Councillors representing 36 local authorities have urged the government to abolish its controversial bedroom tax policy.
At a special summit held at Manchester Town Hall last week, Labour councillors representing Bradford, Bristol, Cambridge, Birmingham, Nottingham and 31 other cities outlined the damage they believe is being caused by the under-occupancy policy.
Officials expressed concerns about families being forced to leave their homes, people getting into negative debt cycles, more people being forced into private rented accommodation – forcing benefit bills up – and the impact on local economies.
The participating councils also agreed to work with housing organisations on a set of interventions to support residents who get into financial difficulty as a result of the government's changes to housing benefit.
A detailed report on the meeting's findings will be sent to the government in the coming weeks.
Cllr Jim Battle, deputy leader of Manchester City Council, said: “The bedroom tax has been a disaster and is causing real hardship for families across the country. It is vital that the government repeals it now.
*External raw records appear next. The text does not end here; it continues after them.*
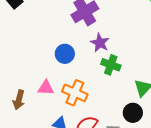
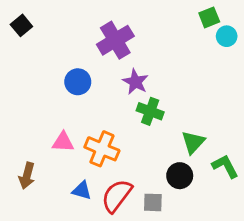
blue circle: (65, 54) -> (78, 82), moved
brown arrow: (19, 100) -> (27, 176), moved

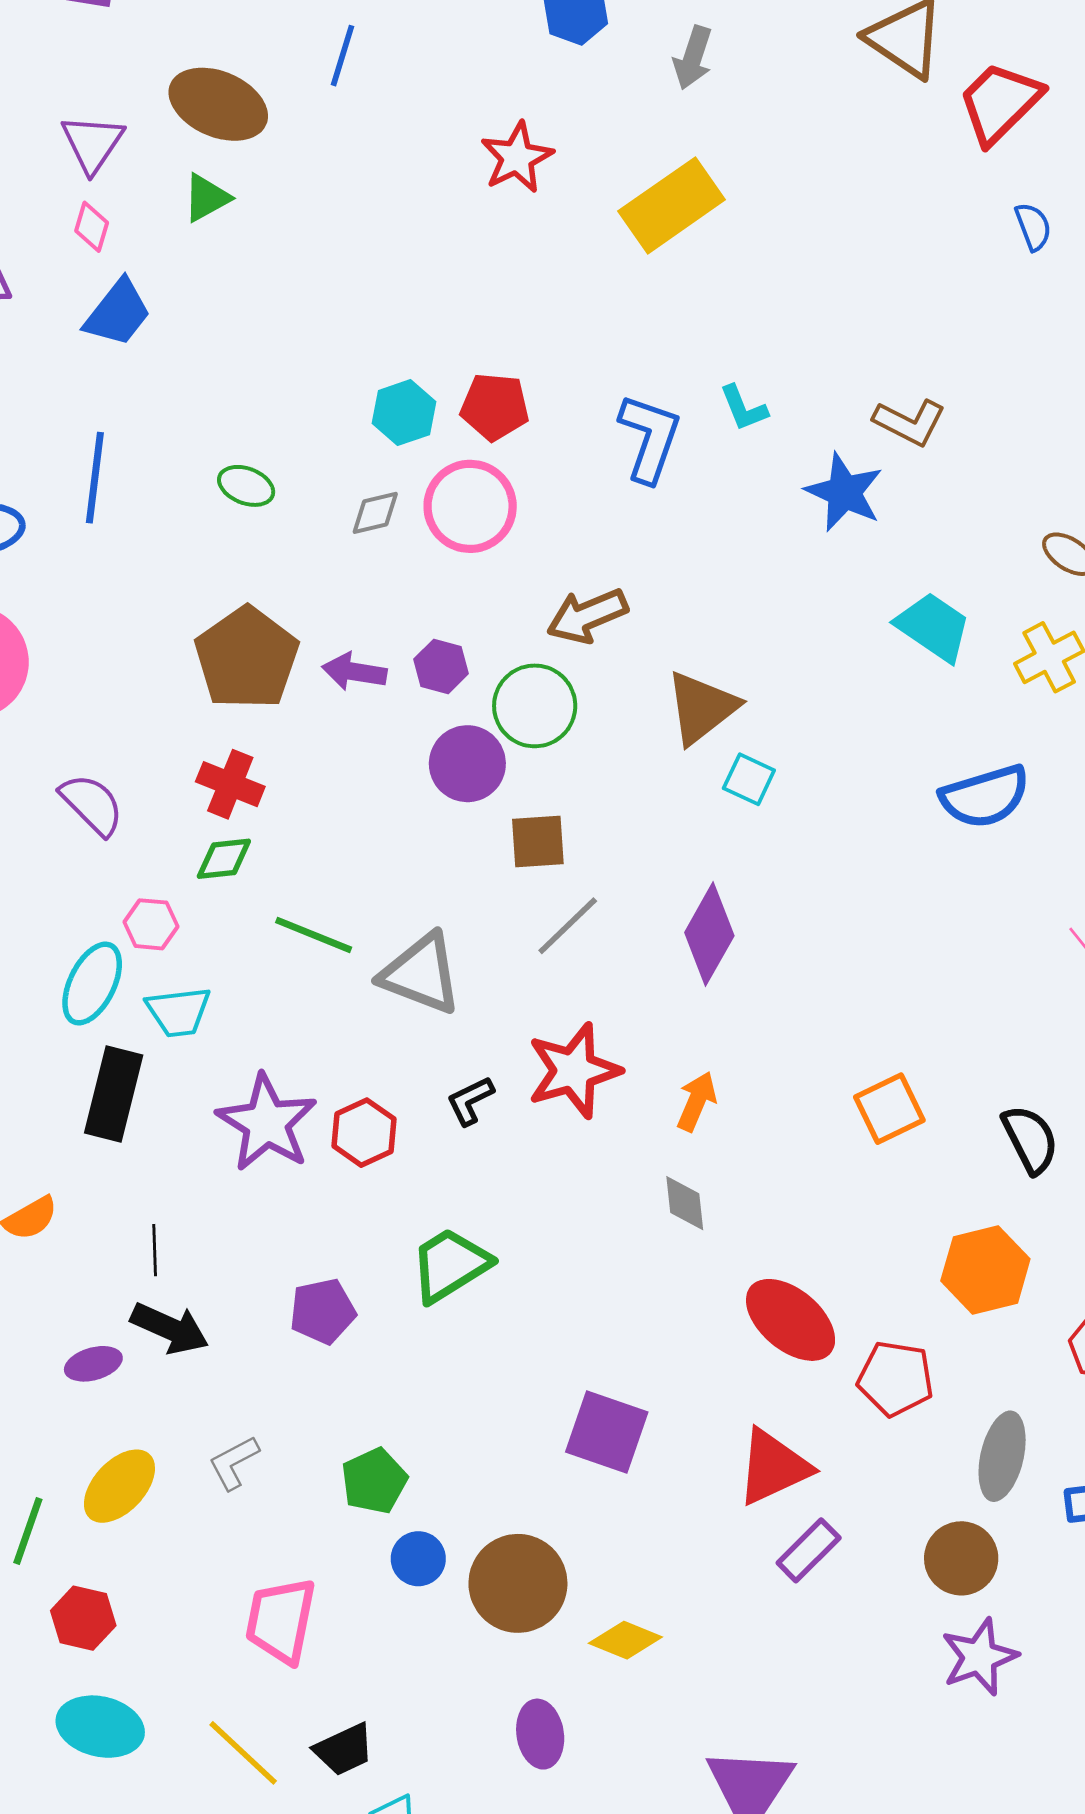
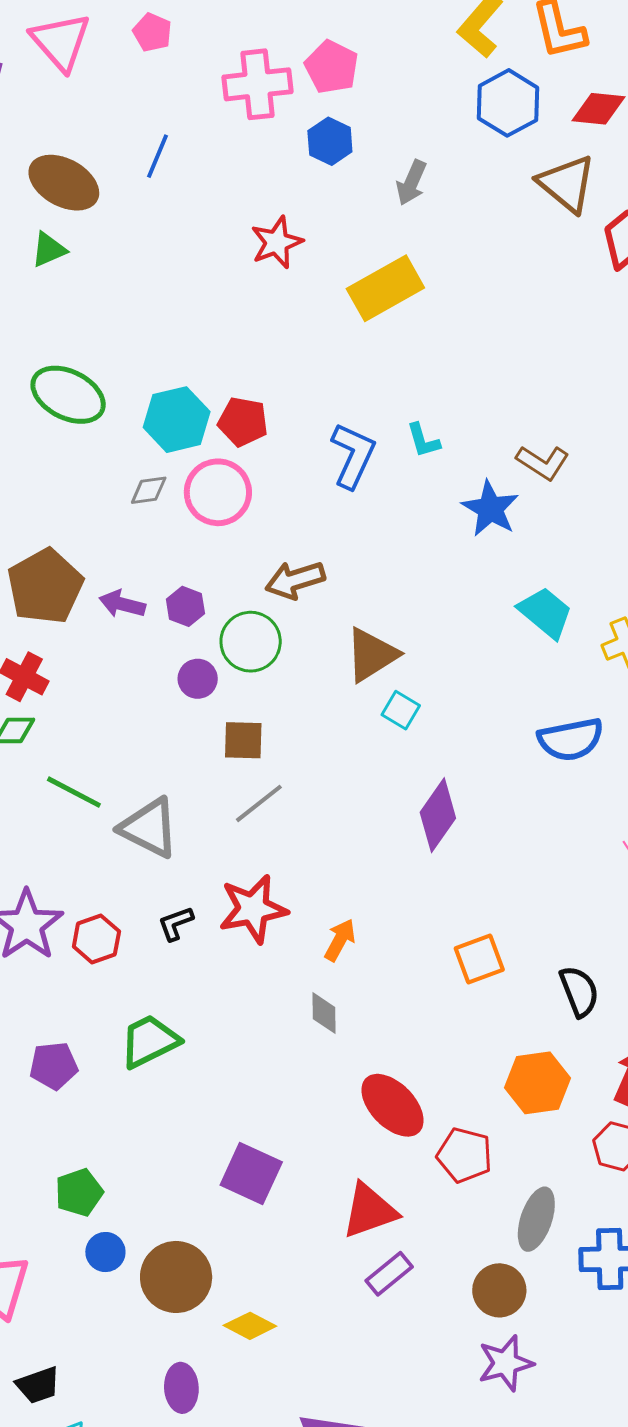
cyan hexagon: (404, 413) -> (177, 420), size x1.4
green ellipse: (246, 486) -> (68, 395), moved, size x1.8
purple circle: (467, 764) -> (198, 679), size x0.7
purple diamond: (709, 934) -> (438, 815), moved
It will not contribute to deficit reduction, it will send families into debt cycles and it is causing unnecessary stress to some of the most vulnerable in our society.
“We urge anyone who finds themself in financial trouble because of the bedroom tax to talk to their landlord – from housing advice, managing finances or helping with a move – they are there to help.
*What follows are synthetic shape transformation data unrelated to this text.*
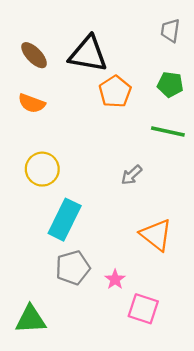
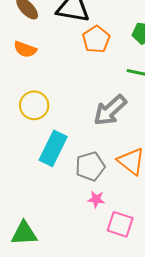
gray arrow: (131, 175) -> (110, 110), size x1.8
gray pentagon: (73, 268) -> (90, 166), moved
pink star: (115, 279) -> (96, 199), turned -30

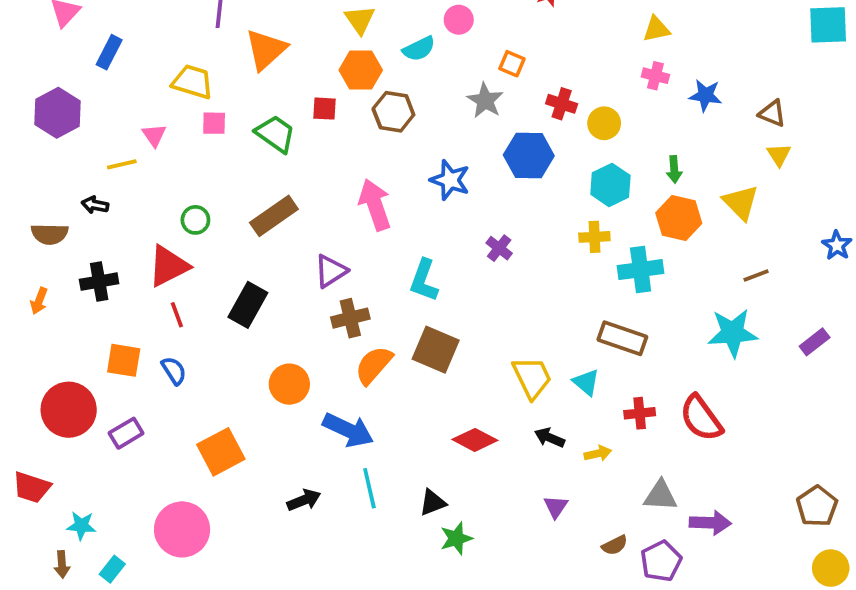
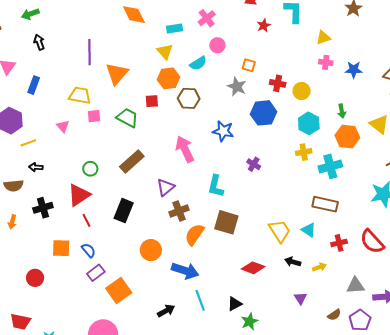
yellow line: (122, 164) -> (28, 143), moved
red circle: (69, 410) -> (35, 278), size x0.6
purple rectangle: (126, 433) -> (96, 273), moved

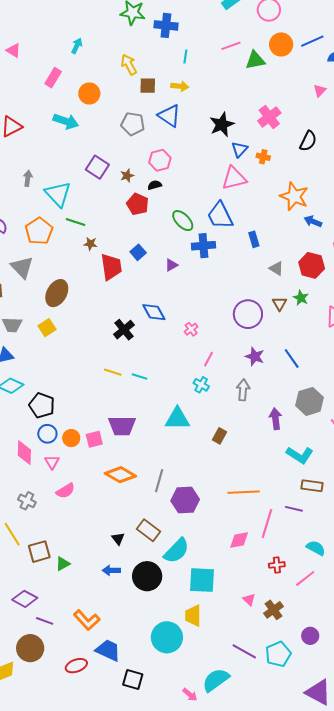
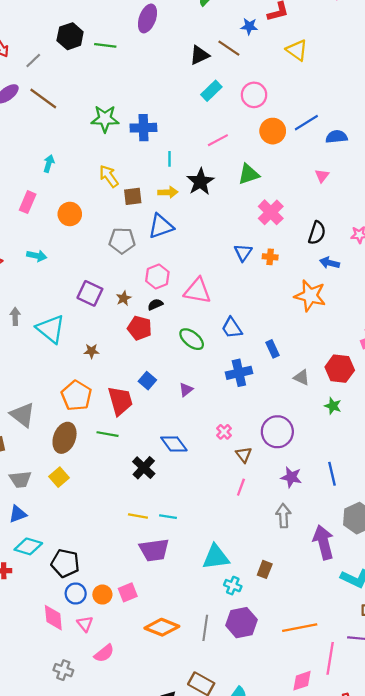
green triangle: (255, 60) -> (249, 174), moved
blue triangle: (169, 116) -> (161, 226), turned -45
cyan arrow: (66, 121) -> (37, 256), moved, size x0.7
black star: (222, 124) -> (200, 182), moved
pink triangle: (234, 178) -> (197, 291), moved, turned 32
blue trapezoid: (220, 216) -> (232, 328), size x0.7
blue arrow: (313, 221) -> (330, 263), moved
green line: (76, 222) -> (108, 434), moved
orange pentagon: (39, 231) -> (76, 396), moved
brown star: (90, 244) -> (92, 351), moved
blue cross: (203, 246) -> (239, 373), moved
brown triangle: (280, 304) -> (244, 455), moved
pink cross: (191, 329) -> (224, 432), moved
blue line: (292, 358) -> (332, 474), turned 30
cyan cross: (201, 385) -> (233, 586), moved
purple arrow: (276, 419) -> (323, 542), size x1.4
purple trapezoid: (122, 426) -> (154, 550), moved
purple hexagon: (185, 500) -> (241, 623), moved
“The government needs to scrap this tax now and talk to local councils about more effective ways of reducing the social security bill.
“We will also work to highlight to government the damage this is causing through a detailed report in the coming weeks.”
The councils that participated in the summit were: Bassetlaw, Birmingham, Blackburn with Darwin, Bolsover, Bolton, Bradford, Bristol, Bury, Calderdale, Cambridge, Camden, Doncaster, Dudley, High Peak, Hyndburn, Kirklees, Knowsley, Lancashire, Leeds, Lewisham, Liverpool, Manchester, North East Derbyshire, North Warwickshire, Norwich, Nottingham, Oldham, Oxford, Preston, Rochdale, Rossendale, Stockport, Telford & Wrekin, Wakefield, Wolverhampton and York.